WHAT NEEDS TO BE DONE
When you output the entries, begin with the first line and end with the line containing "Теннис, Фотогалерея", keeping each line exactly as it is.

DATA RECORDS

BEGIN

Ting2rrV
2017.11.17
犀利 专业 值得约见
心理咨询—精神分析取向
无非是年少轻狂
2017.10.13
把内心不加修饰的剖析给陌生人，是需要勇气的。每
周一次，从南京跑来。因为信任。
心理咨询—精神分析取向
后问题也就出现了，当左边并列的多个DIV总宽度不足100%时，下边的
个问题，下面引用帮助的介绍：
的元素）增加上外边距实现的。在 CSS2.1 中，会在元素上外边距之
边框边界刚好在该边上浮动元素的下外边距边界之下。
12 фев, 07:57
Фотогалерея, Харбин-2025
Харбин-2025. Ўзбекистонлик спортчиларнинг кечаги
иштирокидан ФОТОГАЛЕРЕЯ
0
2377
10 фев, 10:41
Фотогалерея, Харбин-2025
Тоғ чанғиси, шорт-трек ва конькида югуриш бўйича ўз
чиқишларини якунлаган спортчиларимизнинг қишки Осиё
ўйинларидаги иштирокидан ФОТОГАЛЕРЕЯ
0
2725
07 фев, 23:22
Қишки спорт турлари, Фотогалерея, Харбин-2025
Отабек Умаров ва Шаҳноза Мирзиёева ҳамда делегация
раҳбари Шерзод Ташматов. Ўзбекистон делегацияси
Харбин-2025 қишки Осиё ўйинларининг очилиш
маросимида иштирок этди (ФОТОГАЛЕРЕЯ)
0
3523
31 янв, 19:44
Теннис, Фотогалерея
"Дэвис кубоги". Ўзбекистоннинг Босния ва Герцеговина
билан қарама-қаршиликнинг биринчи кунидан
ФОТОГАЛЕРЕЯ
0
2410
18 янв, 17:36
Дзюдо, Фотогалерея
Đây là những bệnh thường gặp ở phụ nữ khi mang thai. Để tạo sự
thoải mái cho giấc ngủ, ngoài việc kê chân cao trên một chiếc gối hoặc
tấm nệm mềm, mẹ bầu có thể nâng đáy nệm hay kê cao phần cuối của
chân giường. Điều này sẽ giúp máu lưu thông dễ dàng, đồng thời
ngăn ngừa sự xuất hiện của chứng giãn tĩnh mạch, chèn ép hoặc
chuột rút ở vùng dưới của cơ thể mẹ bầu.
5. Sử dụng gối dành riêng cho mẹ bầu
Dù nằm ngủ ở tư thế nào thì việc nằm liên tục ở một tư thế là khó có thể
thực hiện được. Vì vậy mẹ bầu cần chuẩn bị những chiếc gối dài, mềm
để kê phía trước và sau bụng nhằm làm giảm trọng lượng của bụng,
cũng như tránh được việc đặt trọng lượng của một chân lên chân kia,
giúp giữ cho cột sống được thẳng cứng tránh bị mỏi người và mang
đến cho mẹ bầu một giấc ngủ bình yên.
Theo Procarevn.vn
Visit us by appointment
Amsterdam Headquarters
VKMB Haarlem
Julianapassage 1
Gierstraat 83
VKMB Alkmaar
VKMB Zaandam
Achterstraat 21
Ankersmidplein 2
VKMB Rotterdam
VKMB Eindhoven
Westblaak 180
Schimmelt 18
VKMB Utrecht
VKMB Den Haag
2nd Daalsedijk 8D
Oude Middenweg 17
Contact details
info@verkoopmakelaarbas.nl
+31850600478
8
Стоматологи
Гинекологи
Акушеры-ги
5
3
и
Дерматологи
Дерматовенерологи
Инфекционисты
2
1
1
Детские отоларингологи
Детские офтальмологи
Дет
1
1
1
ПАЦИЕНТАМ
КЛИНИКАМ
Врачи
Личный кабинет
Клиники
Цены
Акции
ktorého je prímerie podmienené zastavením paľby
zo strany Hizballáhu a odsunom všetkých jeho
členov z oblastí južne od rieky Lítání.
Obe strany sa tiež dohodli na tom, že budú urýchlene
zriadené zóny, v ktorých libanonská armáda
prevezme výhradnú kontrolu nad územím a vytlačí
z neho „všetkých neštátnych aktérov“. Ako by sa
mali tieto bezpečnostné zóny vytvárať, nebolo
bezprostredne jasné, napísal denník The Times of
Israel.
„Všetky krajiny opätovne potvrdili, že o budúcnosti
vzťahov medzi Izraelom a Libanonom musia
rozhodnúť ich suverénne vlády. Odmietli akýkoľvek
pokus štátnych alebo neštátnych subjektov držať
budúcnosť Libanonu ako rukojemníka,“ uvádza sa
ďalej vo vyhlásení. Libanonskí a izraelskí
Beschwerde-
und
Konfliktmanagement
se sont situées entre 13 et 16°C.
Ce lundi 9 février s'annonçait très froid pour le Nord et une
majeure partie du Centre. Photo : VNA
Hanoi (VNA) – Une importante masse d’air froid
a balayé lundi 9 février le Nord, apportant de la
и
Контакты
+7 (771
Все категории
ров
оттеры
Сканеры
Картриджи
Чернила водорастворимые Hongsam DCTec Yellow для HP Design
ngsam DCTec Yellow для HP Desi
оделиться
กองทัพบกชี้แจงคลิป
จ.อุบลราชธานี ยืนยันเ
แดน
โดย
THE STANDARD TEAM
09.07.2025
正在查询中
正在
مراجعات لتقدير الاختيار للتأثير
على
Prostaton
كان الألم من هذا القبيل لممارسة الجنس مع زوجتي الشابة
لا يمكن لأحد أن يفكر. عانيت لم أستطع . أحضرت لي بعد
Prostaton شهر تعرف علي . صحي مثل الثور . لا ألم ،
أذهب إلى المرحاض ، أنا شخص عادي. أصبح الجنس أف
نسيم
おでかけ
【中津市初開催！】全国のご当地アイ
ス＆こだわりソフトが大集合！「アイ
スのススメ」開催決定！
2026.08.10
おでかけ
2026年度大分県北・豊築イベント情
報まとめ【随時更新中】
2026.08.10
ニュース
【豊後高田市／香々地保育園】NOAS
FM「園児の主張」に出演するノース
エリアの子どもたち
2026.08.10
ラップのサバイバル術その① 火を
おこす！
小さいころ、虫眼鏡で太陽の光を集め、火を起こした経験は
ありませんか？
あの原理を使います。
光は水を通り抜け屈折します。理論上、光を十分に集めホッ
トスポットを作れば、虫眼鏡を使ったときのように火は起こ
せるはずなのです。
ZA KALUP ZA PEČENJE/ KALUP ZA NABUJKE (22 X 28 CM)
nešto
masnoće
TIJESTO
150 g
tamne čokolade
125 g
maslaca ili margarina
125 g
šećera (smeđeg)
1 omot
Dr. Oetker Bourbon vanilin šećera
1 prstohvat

END

RESPONSE BOX
Ting2rrV
2017.11.17
犀利 专业 值得约见
心理咨询—精神分析取向
无非是年少轻狂
2017.10.13
把内心不加修饰的剖析给陌生人，是需要勇气的。每
周一次，从南京跑来。因为信任。
心理咨询—精神分析取向
后问题也就出现了，当左边并列的多个DIV总宽度不足100%时，下边的
个问题，下面引用帮助的介绍：
的元素）增加上外边距实现的。在 CSS2.1 中，会在元素上外边距之
边框边界刚好在该边上浮动元素的下外边距边界之下。
12 фев, 07:57
Фотогалерея, Харбин-2025
Харбин-2025. Ўзбекистонлик спортчиларнинг кечаги
иштирокидан ФОТОГАЛЕРЕЯ
0
2377
10 фев, 10:41
Фотогалерея, Харбин-2025
Тоғ чанғиси, шорт-трек ва конькида югуриш бўйича ўз
чиқишларини якунлаган спортчиларимизнинг қишки Осиё
ўйинларидаги иштирокидан ФОТОГАЛЕРЕЯ
0
2725
07 фев, 23:22
Қишки спорт турлари, Фотогалерея, Харбин-2025
Отабек Умаров ва Шаҳноза Мирзиёева ҳамда делегация
раҳбари Шерзод Ташматов. Ўзбекистон делегацияси
Харбин-2025 қишки Осиё ўйинларининг очилиш
маросимида иштирок этди (ФОТОГАЛЕРЕЯ)
0
3523
31 янв, 19:44
Теннис, Фотогалерея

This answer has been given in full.